Critics and reviewers were unrestrained. The Book of the New Sun was applauded in a variety of periodicals ranging from The Magazine of Fantasy and Science Fiction to Isaac Asimov’s Science Fiction Magazine to The Library Journal and The New York Times. In short, it became a publishing event, the repercussions of which were felt in fanzines, journals and mainstream publications alike. It was acclaimed widely for its imaginative fertility, its formidable characterisation, its controlled and meticulous style, and the craftsmanship of its construction. Colin Greenland, reviewing The Shadow of the Torturer and The Claw of the Conciliator for Foundation provides a somewhat restrained endorsement when he considers the texts as ‘the next classic sf sequence, on a par with Earthsea, the Titus Groan Books or even…the Foundation Trilogy.’ 1 However, embedded within this, and more extravagant praise, was a burgeoning paradox. On the one hand, critics like Michael Bishop were lauding The Shadow of the Torturer for being:
an immediately accessible book for anyone with moderate intelligence and the ability to read. (Certainly it does not present some of the problems of interpretation that The Fifth Head of Cerberus has posed for wary and unwary alike.) 2
Conversely, Algis Budrys was expressing a growing scepticism as the tetralogy saw print. Whilst recognising that the publication of The Book of the New Sun was a ‘seminal event’ in the history of science fiction, Budrys gave voice to his growing suspicion that the narrative might not be as straightforward as it first appeared:
I am in the presence of a practitioner whose moves I cannot follow; I see only the same illusions that are seen by those outside the guild [of writers]. I know the cards are up the sleeves somewhere, but there are clearly extra arms to this person. 3
The image of Wolfe as illusionist and card-sharp is accurate and one which critics would adopt as they began to share Budrys’ sense of deception. Colin Greenland, in his tellingly entitled article, ‘Wolfe in Sheep’s Clothing’, observes:
Wolfe is subtle as well as bold, lavish with sly puzzles, mysteries and revelations that have had more than one reader waking up in the middle of the night saying, ‘My God, it can’t be!’ But it is.
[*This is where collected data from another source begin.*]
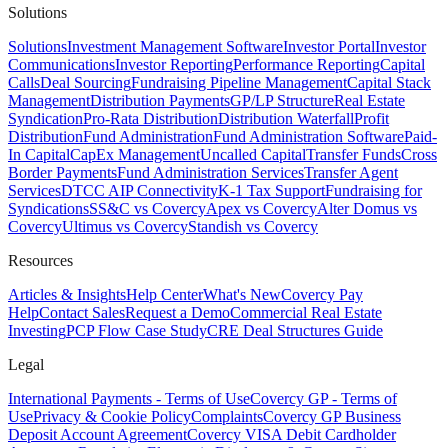
Solutions
Solutions
Investment Management Software
Investor Portal
Investor
Communications
Investor Reporting
Performance Reporting
Capital
Calls
Deal Sourcing
Fundraising Pipeline Management
Capital Stack
Management
Distribution Payments
GP/LP Structure
Real Estate
Syndication
Pro-Rata Distribution
Distribution Waterfall
Profit
Distribution
Fund Administration
Fund Administration Software
Paid-
In Capital
CapEx Management
Uncalled Capital
Transfer Funds
Cross
Border Payments
Fund Administration Services
Transfer Agent
Services
DTCC AIP Connectivity
K-1 Tax Support
Fundraising for
Syndications
SS&C vs Covercy
Apex vs Covercy
Alter Domus vs
Covercy
Ultimus vs Covercy
Standish vs Covercy
Resources
Articles & Insights
Help Center
What's New
Covercy Pay
Help
Contact Sales
Request a Demo
Commercial Real Estate
Investing
PCP Flow Case Study
CRE Deal Structures Guide
Legal
International Payments - Terms of Use
Covercy GP - Terms of
Use
Privacy & Cookie Policy
Complaints
Covercy GP Business
Deposit Account Agreement
Covercy VISA Debit Cardholder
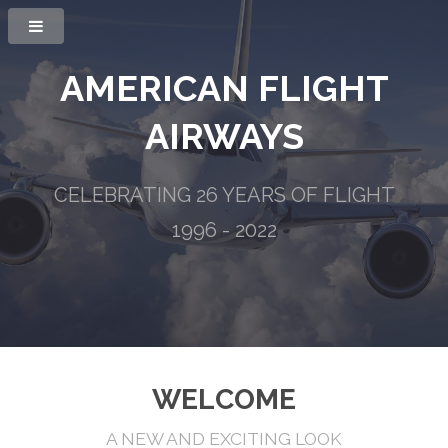
AMERICAN FLIGHT
AIRWAYS
CELEBRATING 26 YEARS OF FLIGHT
1996 - 2022
WELCOME
A NEW AND EXCITING LOOK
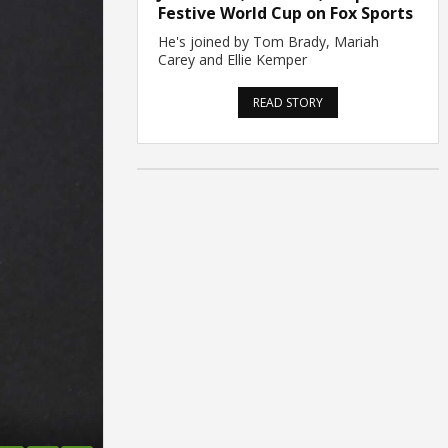
Festive World Cup on Fox Sports
He's joined by Tom Brady, Mariah
Carey and Ellie Kemper
READ STORY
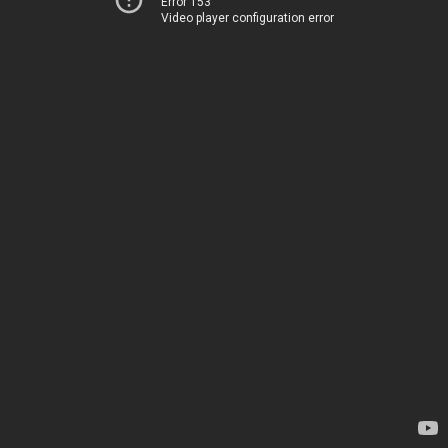
Error 153
Video player configuration error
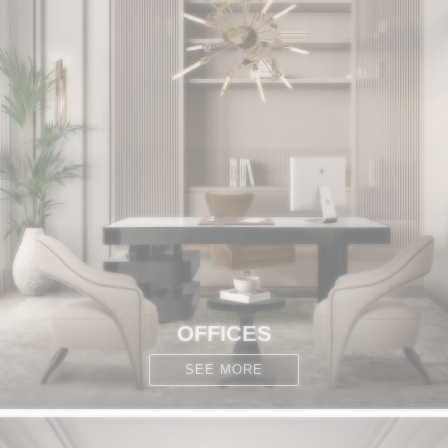
OFFICES
SEE MORE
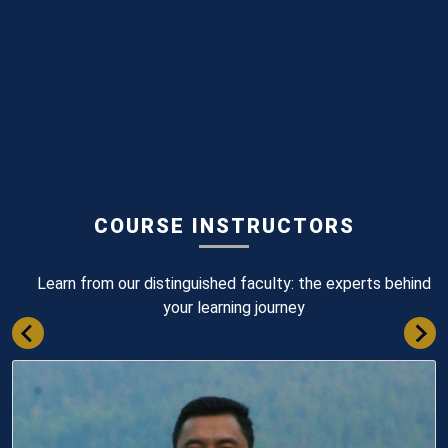
COURSE INSTRUCTORS
Learn from our distinguished faculty: the experts behind
your learning journey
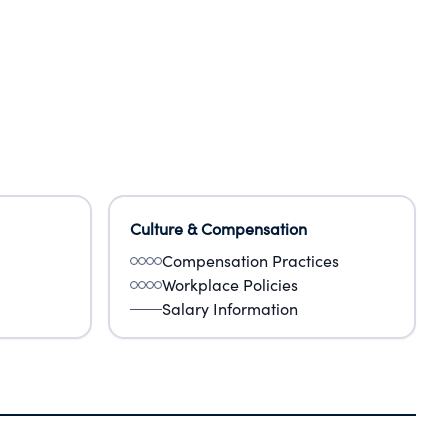
Culture & Compensation
Compensation Practices
Workplace Policies
Salary Information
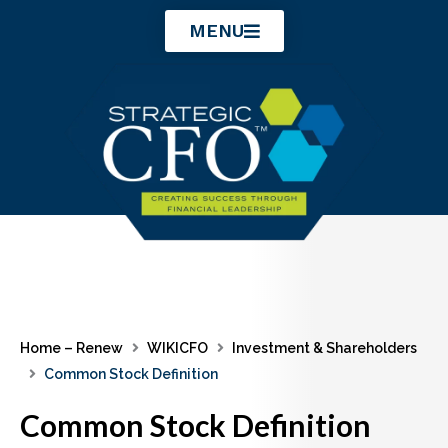
Skip
MENU
to
content
Home – Renew
WIKICFO
Investment & Shareholders
Common Stock Definition
Common Stock Definition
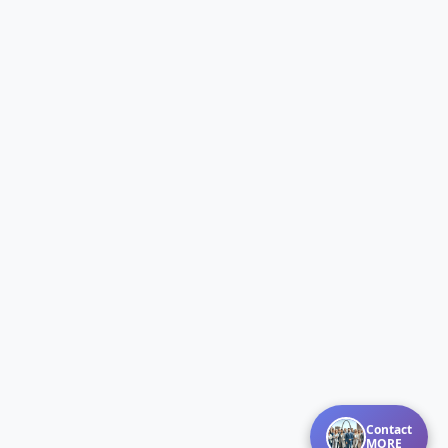
Contact
MORE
Second and third readings are indicated. 4
The feeling of having been duped by Wolfe led Baird Searles to suggest the origin of this critical discomfort and pose a provocative question:
The Book of the New Sun is too complex a work to evaluate on one reading. It will undoubtedly be considered a landmark in the field, one that perhaps marks the turning point of science fiction from content to style, from matter to manner. Mannered it certainly is, and stylish; [but] under all that glittering edifice of surprising words and more surprising events and characters, is there a story or a concept of any stature? 5
Twenty years after the publication of The Shadow of the Torturer and four years after completing a Ph.D. that attempted to answer Searles’ question, the reprinting of The Book of the New Sun provides me with an opportunity for a retrospective view. Indeed, everything about the new SF Masterwork’s edition invites retrospection, from the Jim Burns cover of Shadow and Claw – itself a homage to Bruce Pennington’s evocative, eroded image on the first UK edition – to the very term ‘Masterwork’ that appears several times on the jacket. Whilst the SF Masterworks imprint is just that, an imprint packaged to sell books under a grandiose banner, there is a strong case to be made for considering The Book of the New Sun as a ‘masterwork’.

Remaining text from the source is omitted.